Agriculture has recently become the choice of most people seeking financial progress. If you have the correct information, this business activity can be profitable. Similarly, strawberry farming has also entered the work list of the best agricultural activities. However, the good news is that Strawberry' s promise is true, as long as you follow the tips below. You may have participated in venture capital that can generate for you Ksh100, 000 per month. After all, other strawberry growers are doing the same thing.
Strawberry planting technology
Strawberries can be grown almost anywhere in Kenya, as long as there is a continuous supply of water, the temperature is not less than 10 degrees and not more than 30 degrees. Any initial project for growing strawberries requires proper soil preparation. If you are a farmer who has just arrived in this city, then a quarter of an acre is enough to make a profit of 100, 000 shillings.
Even in urban areas where land is scarce, commercial cultivation of strawberries at this time can be easily achieved. The secret is to be smart, focus and focus on production, because the market is always available and needs are not being met.
How to grow strawberries
Strawberries grow well at altitudes between 1250 and 2200 meters. They need 1200 mm of uniform rain. Less than this will require irrigation at a rate of 25 mm per week. Strawberry plants are not drought tolerant. Drip irrigation increases yield, improves berry size and appearance, and prolongs the harvest period.
Strawberries grow in a variety of well- drained soils, although deep, sandy soils rich in humus are ideal. Soil drainage should be sufficient to keep the water level at least 80 to 100 cm below the soil surface. Poor drainage weakens the bur and makes it easily diseased. The pH range of the soil should be between 5. 5 and 6. 5. Saline soil should be avoided.

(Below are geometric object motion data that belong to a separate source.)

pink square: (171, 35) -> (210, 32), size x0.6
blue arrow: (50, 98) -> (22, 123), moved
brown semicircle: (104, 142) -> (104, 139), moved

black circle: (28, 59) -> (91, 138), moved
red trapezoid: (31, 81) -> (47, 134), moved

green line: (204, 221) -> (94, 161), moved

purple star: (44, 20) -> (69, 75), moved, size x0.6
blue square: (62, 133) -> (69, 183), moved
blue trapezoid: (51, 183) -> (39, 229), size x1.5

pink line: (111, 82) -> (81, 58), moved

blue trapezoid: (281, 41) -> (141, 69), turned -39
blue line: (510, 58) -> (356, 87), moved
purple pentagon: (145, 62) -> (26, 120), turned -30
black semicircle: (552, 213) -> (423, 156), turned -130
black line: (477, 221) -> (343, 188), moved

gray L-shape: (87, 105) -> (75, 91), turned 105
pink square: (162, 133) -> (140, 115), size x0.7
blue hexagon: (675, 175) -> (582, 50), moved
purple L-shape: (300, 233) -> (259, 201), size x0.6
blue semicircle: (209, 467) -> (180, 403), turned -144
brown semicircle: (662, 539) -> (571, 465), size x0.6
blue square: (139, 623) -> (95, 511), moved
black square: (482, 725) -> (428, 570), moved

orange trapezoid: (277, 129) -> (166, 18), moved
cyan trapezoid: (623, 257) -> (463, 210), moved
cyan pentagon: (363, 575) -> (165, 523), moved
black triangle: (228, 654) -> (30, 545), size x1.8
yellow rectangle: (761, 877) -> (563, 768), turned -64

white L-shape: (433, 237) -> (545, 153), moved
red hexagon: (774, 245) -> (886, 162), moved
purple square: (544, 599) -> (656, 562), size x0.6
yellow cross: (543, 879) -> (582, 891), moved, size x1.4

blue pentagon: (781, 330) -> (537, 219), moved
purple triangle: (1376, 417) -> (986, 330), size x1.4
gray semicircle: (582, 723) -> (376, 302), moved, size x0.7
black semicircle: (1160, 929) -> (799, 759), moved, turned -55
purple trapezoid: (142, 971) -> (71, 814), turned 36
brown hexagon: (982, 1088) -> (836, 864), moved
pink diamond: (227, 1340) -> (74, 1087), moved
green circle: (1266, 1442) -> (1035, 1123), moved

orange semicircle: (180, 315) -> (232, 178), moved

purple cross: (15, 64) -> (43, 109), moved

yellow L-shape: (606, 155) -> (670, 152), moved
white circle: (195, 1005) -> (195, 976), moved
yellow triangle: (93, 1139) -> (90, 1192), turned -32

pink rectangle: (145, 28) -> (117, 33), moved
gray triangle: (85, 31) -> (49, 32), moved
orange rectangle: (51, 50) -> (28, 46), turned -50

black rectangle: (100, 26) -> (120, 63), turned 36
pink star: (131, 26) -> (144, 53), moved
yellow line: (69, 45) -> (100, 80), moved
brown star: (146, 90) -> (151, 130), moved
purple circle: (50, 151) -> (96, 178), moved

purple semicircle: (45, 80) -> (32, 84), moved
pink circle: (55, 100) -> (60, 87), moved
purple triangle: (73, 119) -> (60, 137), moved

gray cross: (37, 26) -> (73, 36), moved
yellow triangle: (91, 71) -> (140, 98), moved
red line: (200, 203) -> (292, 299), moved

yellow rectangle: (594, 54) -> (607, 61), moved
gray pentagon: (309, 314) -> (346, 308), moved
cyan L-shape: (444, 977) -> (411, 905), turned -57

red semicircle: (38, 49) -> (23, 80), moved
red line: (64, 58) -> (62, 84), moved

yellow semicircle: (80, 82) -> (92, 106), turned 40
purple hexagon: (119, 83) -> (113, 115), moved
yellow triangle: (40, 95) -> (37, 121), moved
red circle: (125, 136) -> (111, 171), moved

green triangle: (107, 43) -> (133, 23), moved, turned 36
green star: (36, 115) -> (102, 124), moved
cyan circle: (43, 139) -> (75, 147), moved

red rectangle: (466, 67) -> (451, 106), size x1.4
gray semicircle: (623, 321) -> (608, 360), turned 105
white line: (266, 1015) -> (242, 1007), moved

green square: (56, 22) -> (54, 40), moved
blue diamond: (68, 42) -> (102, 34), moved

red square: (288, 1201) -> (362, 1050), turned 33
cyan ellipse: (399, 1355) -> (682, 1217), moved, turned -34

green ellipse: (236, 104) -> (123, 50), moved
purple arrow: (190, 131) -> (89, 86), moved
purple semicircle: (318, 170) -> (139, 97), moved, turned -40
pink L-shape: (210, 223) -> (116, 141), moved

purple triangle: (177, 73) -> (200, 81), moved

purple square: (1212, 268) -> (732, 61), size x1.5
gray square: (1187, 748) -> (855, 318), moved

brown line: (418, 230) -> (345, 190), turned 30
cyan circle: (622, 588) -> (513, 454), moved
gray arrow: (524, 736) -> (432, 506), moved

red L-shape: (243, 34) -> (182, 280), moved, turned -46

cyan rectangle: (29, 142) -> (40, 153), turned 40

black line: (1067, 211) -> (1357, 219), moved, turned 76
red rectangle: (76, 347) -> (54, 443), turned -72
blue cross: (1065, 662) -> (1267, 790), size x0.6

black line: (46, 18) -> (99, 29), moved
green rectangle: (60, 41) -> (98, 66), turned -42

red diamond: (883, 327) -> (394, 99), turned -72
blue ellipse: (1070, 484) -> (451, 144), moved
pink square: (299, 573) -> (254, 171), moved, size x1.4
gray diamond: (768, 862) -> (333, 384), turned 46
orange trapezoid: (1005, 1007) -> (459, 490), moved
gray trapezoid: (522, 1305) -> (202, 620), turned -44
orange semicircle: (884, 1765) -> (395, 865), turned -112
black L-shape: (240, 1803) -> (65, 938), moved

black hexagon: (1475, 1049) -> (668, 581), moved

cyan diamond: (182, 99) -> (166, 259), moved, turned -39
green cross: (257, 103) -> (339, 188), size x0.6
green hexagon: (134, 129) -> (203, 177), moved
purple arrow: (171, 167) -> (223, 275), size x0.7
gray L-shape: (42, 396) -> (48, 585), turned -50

Harvest 70 days mature. Generally, the fruit can be harvested 4- 6 weeks after flowering, and only fully ripe (red) berries can be picked because they will not ripen after harvest.
It can take up to 3 weeks to produce numerous berries, depending on the variety and the handling practices used. For example, if managed properly, 1/8 of the field can produce 30 to 50 kg of strawberries per week.
Strawberries are fragile and easily scratched or damaged, so they must be handled with care, for example, when picked from strawberry plants.
Strawberries should be picked in the morning when they are fresh and dry, because when they are wet, they will quickly become moldy. Soon after harvest, the berries should be stored unwashed in a cool and dry place, such as a refrigerator, where they can be stored for 5 to 7 days.
Harvested strawberries can also be dried, frozen or made into jams or preserves.
How To control Pest And Diseases
Strawberry weevil: Infestation causes holes in flowers and petals. The stem is chewed or cut, passing through
Tarnished plant insects- these insects pierce the plant tissue and suck the juice, causing the tissue to deform and the leaves to drop prematurely. Severely infested leaves will turn green. They also secrete honeydew, which promotes the development of soot and attracts other insects.
Strawberry Thrips: Adults and nymphs feed on the leaves, more preferably the flowers, sucking the juice to cause damage, which can result in flower damage or wilting, resulting in shrunken or deformed fruits.
Nematodes: Plants affected by nematodes are stunted, old leaves die, and runners are rarely produced. The roots can be short, thick and swollen.
Leaf blight: It occurs on older strawberry leaves. Large round to oval, reddish- purple spots on leaves. As the infection progresses, they form brown centers bordered by purple areas. The growth of a black fungus can be seen in the center of the spot. Diseases can also develop in corridors of susceptible species.
Symptoms of leaf blight disease begin with round purple spots on the upper surface of the leaves. As the infection continues, the center of the spot becomes tan or gray, then almost white with a purple border. The disease can affect immature petioles, fruit stems, runners and the tops of susceptible varieties.
Fugue: The symptoms are so different that it is not easy to be confused with other symptoms of fruit rot. The color of the infected ripe berries remained unchanged at first, but turned light brown. The berries become mushy and watery, and are crushed by the out flowing juice hydraulically, hence the name Shenyou. Rotten fruits, especially canned fruits, will soon be covered with white fluffy cotton- like fungi with black spore- forming structures.
Leaf spot disease: The infection is characterized by purple to brown spots, and large necrotic spots will appear in the later stages. These spots usually appear at the ends of the leaflets and are wedge- shaped. This fungus can also attack the stem, cap, and fruit.